→ Supplied records:
- - -
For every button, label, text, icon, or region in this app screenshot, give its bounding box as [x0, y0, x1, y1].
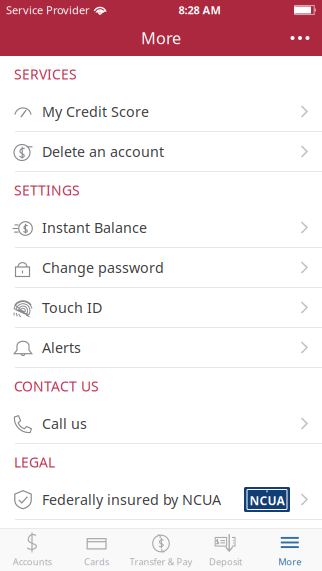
staticText: More: [278, 556, 301, 568]
button[interactable]: Deposit: [193, 529, 258, 571]
staticText: Cards: [84, 556, 109, 568]
staticText: Instant Balance: [42, 218, 147, 237]
staticText: Change password: [42, 258, 164, 277]
staticText: My Credit Score: [42, 102, 149, 121]
staticText: Alerts: [42, 338, 81, 357]
button[interactable]: Delete an account: [0, 132, 322, 172]
staticText: More: [141, 27, 181, 49]
button[interactable]: Cards: [64, 529, 129, 571]
staticText: Delete an account: [42, 142, 164, 161]
button[interactable]: Touch ID: [0, 288, 322, 328]
staticText: Service Provider: [6, 2, 90, 18]
staticText: CONTACT US: [14, 377, 99, 396]
staticText: Call us: [42, 414, 87, 433]
button[interactable]: Instant Balance: [0, 208, 322, 248]
button[interactable]: More: [258, 529, 322, 571]
staticText: 8:28 AM: [178, 2, 220, 18]
staticText: Touch ID: [42, 298, 102, 317]
staticText: SETTINGS: [14, 181, 80, 200]
staticText: Federally insured by NCUA: [42, 490, 221, 509]
button[interactable]: Transfer & Pay: [129, 529, 193, 571]
staticText: NCUA: [250, 492, 284, 509]
button[interactable]: More options: [278, 20, 322, 56]
staticText: LEGAL: [14, 453, 55, 472]
button[interactable]: My Credit Score: [0, 92, 322, 132]
staticText: Deposit: [209, 556, 242, 568]
staticText: Accounts: [13, 556, 52, 568]
button[interactable]: Federally insured by NCUA: [0, 480, 322, 520]
button[interactable]: Accounts: [0, 529, 64, 571]
button[interactable]: Alerts: [0, 328, 322, 368]
button[interactable]: Call us: [0, 404, 322, 444]
button[interactable]: Change password: [0, 248, 322, 288]
staticText: SERVICES: [14, 65, 77, 84]
staticText: Transfer & Pay: [130, 556, 192, 568]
- - -
→ Your instructions: Within the records, filter for lines that contain the word "Balance" and show each one.

→ Written response:
staticText: Instant Balance: [42, 218, 147, 237]
button[interactable]: Instant Balance: [0, 208, 322, 248]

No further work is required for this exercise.